Hacker News new | ask | show | jobs
by hhuuggoo 4596 days ago
Part of the 0.4 release is to incorporate the concept of abstract rendering - which means you render on the server, and then send the necessary information over to the client on demand. For example, if someone tries to scatter a billion points, instead of just drawing a useless point cloud, you would figure out where all the points fit inside your 512x512 canvas (or whatever size you have), figure out how all the points stack up, compute an alpha that is meaningful for that number of points, and then send the heatmap to the client.

You can easily imagine as similar approach for line plots which does selectively downsampling of datapoints in order to preserve interesting features in the plot.

And then we'll build interactors on top of that, so you can actually treat it like a scatter plot, even though it's a heatmap that's being sent to your browser.

So the answer is - large datasets, means, as large as our abstract rendering algorithm can handle on your hardware, so those data sets should be pretty big.

3 comments

Interesting, this is for our second phase then (we're launching soon, you'll know about it). We'll definitely look into it if we can provide an interface for bokeh as well then. Currently we're transforming user provided sheets (csv etc.) into json and tying them into viz on client side. Thanks for answer.
I have a project involving multi-gigabyte datasets of line plot data. With your 0.4 release, will it be possible to show down-sampled subsets of these plots, with the ability to pan/zoom around and get more data on demand without having it all held in memory?
Well, we'll be able to do that without sending the data to the client, not sure if our implementation right now will work without loading the data into memory, though long term that is definitely the plan (we will leverage http://blaze.pydata.org/)

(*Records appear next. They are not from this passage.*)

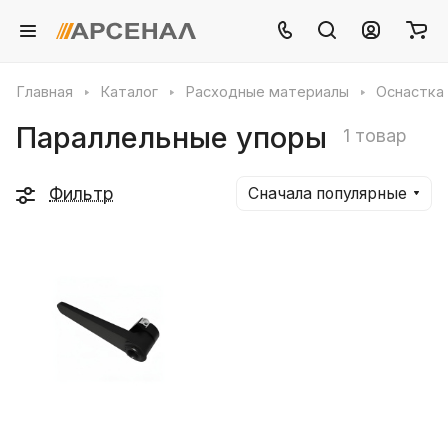
Главная
Каталог
Расходные материалы
Оснастка 
Параллельные упоры
1 товар
Фильтр
Сначала популярные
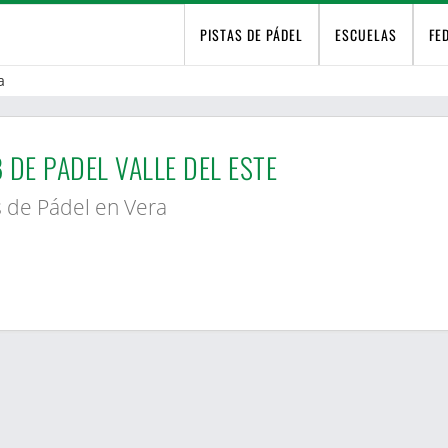
PISTAS DE PÁDEL
ESCUELAS
FE
a
 DE PADEL VALLE DEL ESTE
s de Pádel en Vera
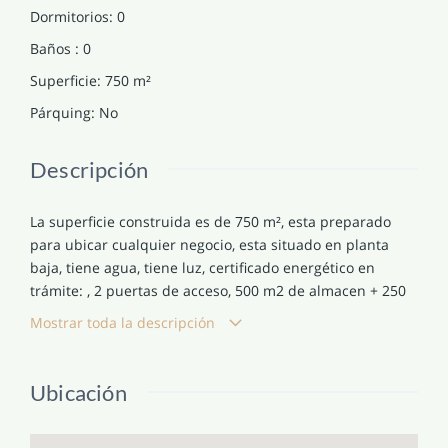
Dormitorios
:
0
Baños
:
0
Superficie
:
750
m²
Párquing
:
No
Descripción
La superficie construida es de 750 m², esta preparado
para ubicar cualquier negocio, esta situado en planta
baja, tiene agua, tiene luz, certificado energético en
trámite: , 2 puertas de acceso, 500 m2 de almacen + 250
m2. de oficinas.
Mostrar toda la descripción
Ubicación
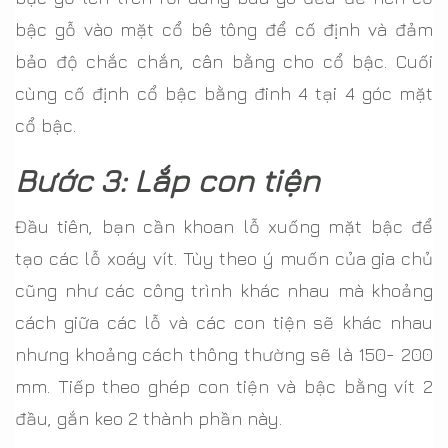
bậc gỗ vào mặt cổ bê tông để cố định và đảm
bảo độ chắc chắn, cân bằng cho cổ bậc. Cuối
cùng cố định cổ bậc bằng đinh 4 tại 4 góc mặt
cổ bậc.
Bước 3: Lắp con tiện
Đầu tiên, bạn cần khoan lỗ xuống mặt bậc để
tạo các lỗ xoáy vít. Tùy theo ý muốn của gia chủ
cũng như các công trình khác nhau mà khoảng
cách giữa các lỗ và các con tiện sẽ khác nhau
nhưng khoảng cách thông thường sẽ là 150- 200
mm. Tiếp theo ghép con tiện và bậc bằng vít 2
đầu, gắn keo 2 thành phần này.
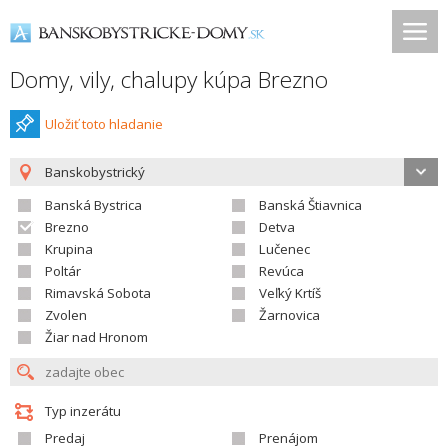
Domy, vily, chalupy kúpa Brezno
Uložiť toto hladanie
Banskobystrický
Banská Bystrica
Banská Štiavnica
Brezno
Detva
Krupina
Lučenec
Poltár
Revúca
Rimavská Sobota
Veľký Krtíš
Zvolen
Žarnovica
Žiar nad Hronom
Typ inzerátu
Predaj
Prenájom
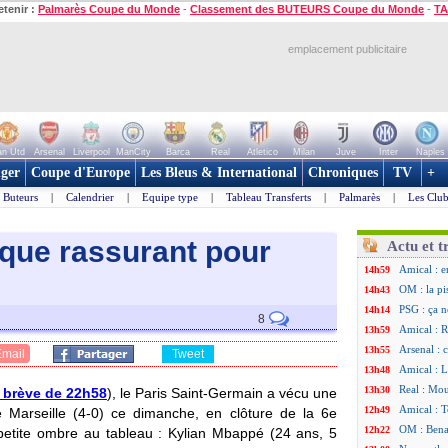
etenir :
Palmarès Coupe du Monde
-
Classement des BUTEURS Coupe du Monde
-
TA
emplacement publicitaire
n Utd
Arsenal
Liverpool
ManCity
Barca
Real
Atletico
Milan
Juve
Inter
Naples
ger
Coupe d'Europe
Les Bleus & International
Chroniques
TV
+
Buteurs
|
Calendrier
|
Equipe type
|
Tableau Transferts
|
Palmarès
|
Les Club
ique rassurant pour
Actu et t
Amical : e
14h59
OM : la pi
14h43
PSG : ça n
14h14
8
Amical : R
13h59
Arsenal : 
13h55
Email
Tweet
Amical : 
13h48
Real : Mou
13h30
a brève de 22h58
), le Paris Saint-Germain a vécu une
Amical : T
12h49
 Marseille (4-0) ce dimanche, en clôture de la 6e
OM : Benat
12h22
petite ombre au tableau : Kylian
Mbappé
(24 ans, 5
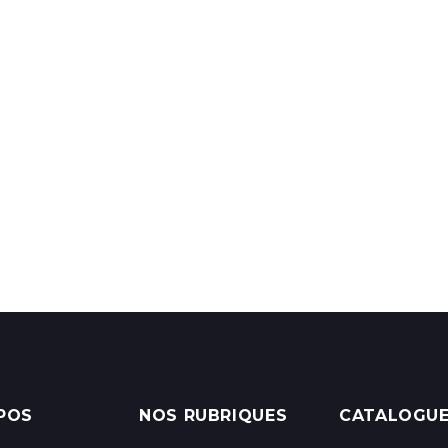
POS
NOS RUBRIQUES
CATALOGU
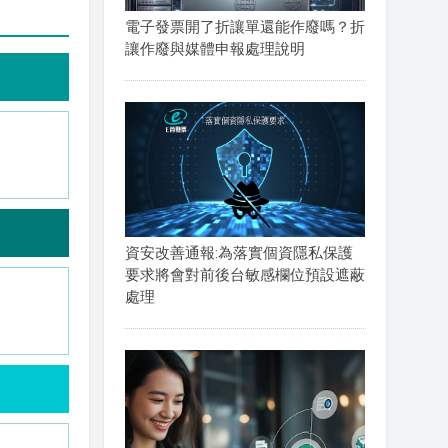
電子發票開了折讓單還能作廢嗎？折
讓作廢與媒體申報處理說明
資安改善通報:為落實個資隱私保護
要求將會對前後台敏感欄位預設遮蔽
處理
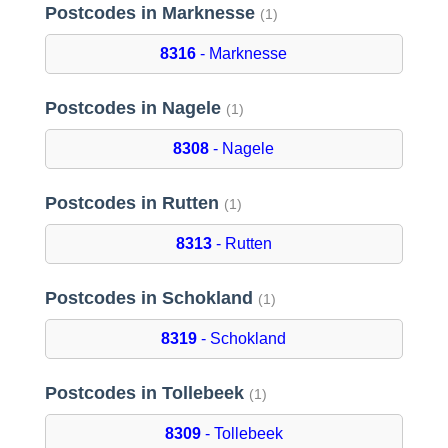
Postcodes in Marknesse
(1)
8316
- Marknesse
Postcodes in Nagele
(1)
8308
- Nagele
Postcodes in Rutten
(1)
8313
- Rutten
Postcodes in Schokland
(1)
8319
- Schokland
Postcodes in Tollebeek
(1)
8309
- Tollebeek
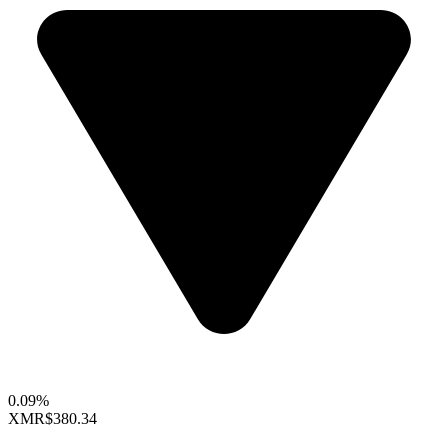
0.09%
XMR
$380.34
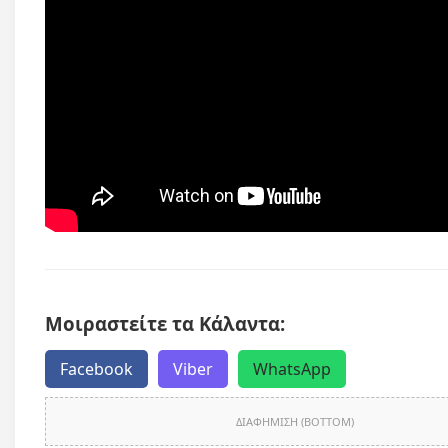
Μοιραστείτε τα Κάλαντα:
Facebook
Viber
WhatsApp
ΔΙΑΦΗΜΙΣΗ (BOTTOM)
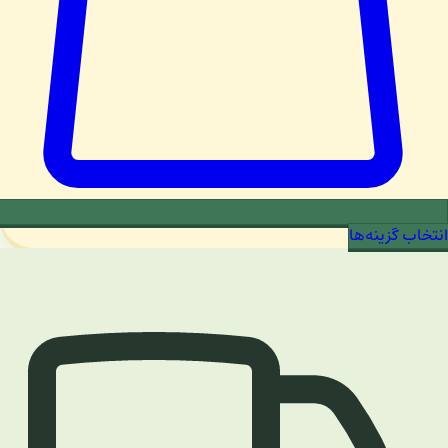
انتخاب گزینه‌ها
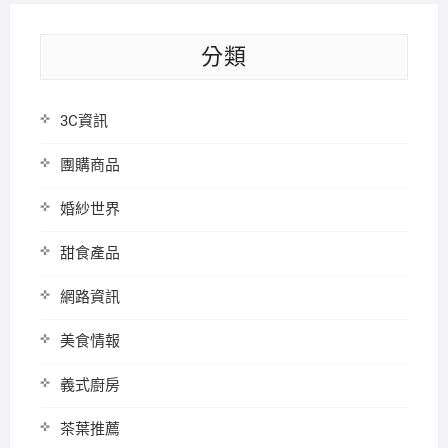
分類
3C資訊
團購商品
婚紗世界
甜食產品
網路資訊
美食情報
義式廚房
茶葉推薦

If you want to discuss further, please email bokeh@continuum.io

The Python version of Abstract Rendering currently would load it all into memory. The Java version is based on the same algorithms would not. It routinely handles multi-gigabyte files and lets us know that the core algorithm can scale. We're working on getting the Python implementation to scale as well.
For when is the 0.4 release planned? I would be really interested by this, having to visualize terabytes of data in the browser.
January - but probably only support for abstract rendering for scatter plots and line plots. we'll have to roll it out incrementally, but the good thing is 90% of plots are scatters and lines =)
Perfect, thanks.